• _Your goal_:
State the number of lines in these records that include the string "live", and say nothing more.

Page-level text extractions

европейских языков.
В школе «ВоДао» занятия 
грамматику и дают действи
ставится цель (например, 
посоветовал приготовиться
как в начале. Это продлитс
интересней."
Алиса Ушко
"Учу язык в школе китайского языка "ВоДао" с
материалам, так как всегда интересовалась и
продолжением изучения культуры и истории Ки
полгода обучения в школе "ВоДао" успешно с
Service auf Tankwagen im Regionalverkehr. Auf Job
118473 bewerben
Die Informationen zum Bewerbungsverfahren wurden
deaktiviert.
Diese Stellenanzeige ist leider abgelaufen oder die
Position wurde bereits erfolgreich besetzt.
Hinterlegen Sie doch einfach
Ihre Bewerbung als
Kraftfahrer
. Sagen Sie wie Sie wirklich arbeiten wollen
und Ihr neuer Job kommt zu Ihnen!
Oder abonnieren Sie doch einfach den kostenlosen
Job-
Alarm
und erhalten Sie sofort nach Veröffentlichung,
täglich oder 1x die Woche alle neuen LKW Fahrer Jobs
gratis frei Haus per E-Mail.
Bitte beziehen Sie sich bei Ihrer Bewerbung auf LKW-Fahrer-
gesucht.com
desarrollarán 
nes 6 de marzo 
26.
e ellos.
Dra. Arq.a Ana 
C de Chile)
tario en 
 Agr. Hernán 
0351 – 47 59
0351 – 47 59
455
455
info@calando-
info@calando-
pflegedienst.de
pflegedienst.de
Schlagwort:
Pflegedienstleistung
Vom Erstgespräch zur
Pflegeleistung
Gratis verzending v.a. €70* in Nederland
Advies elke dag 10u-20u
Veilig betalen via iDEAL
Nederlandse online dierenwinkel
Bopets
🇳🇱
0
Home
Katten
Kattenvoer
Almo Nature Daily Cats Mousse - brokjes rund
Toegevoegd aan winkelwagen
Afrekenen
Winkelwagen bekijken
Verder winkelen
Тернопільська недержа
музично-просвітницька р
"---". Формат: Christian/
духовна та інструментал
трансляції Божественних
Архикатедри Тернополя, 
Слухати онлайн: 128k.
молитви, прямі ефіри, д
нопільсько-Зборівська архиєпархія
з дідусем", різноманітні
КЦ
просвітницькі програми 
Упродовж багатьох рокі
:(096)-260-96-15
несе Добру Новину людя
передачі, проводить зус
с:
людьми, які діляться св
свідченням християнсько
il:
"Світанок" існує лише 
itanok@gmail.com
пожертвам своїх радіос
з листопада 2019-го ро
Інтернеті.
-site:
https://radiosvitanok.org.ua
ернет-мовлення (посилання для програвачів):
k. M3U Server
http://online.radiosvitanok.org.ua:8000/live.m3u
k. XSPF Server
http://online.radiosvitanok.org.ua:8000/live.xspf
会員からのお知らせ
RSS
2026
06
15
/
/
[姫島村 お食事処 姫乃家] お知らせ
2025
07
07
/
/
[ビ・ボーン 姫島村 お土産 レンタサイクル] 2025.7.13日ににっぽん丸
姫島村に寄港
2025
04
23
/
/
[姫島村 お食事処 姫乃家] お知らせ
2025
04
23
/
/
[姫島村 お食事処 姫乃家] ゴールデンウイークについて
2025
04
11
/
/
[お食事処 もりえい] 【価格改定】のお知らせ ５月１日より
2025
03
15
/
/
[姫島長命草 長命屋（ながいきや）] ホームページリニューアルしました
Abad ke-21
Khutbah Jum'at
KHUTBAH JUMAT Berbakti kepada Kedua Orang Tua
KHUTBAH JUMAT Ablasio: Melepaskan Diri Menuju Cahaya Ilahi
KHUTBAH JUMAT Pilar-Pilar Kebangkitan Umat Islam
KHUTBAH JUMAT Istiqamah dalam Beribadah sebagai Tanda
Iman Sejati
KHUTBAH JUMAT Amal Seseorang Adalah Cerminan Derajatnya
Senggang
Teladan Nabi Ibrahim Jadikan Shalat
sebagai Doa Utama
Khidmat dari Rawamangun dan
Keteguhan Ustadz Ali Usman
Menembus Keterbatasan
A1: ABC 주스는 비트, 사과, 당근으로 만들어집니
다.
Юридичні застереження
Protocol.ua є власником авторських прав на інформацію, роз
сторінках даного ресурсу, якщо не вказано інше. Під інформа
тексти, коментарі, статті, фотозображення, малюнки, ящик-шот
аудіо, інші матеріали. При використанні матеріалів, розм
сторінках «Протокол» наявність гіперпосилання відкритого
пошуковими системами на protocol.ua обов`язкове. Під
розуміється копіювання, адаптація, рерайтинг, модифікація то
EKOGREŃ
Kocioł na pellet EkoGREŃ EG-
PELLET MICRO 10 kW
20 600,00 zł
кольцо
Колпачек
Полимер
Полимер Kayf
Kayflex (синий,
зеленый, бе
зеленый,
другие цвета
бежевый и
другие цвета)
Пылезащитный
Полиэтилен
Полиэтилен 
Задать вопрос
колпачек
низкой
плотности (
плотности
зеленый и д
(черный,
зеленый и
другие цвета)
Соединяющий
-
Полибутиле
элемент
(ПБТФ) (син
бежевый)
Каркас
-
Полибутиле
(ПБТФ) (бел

• _Task output_:
2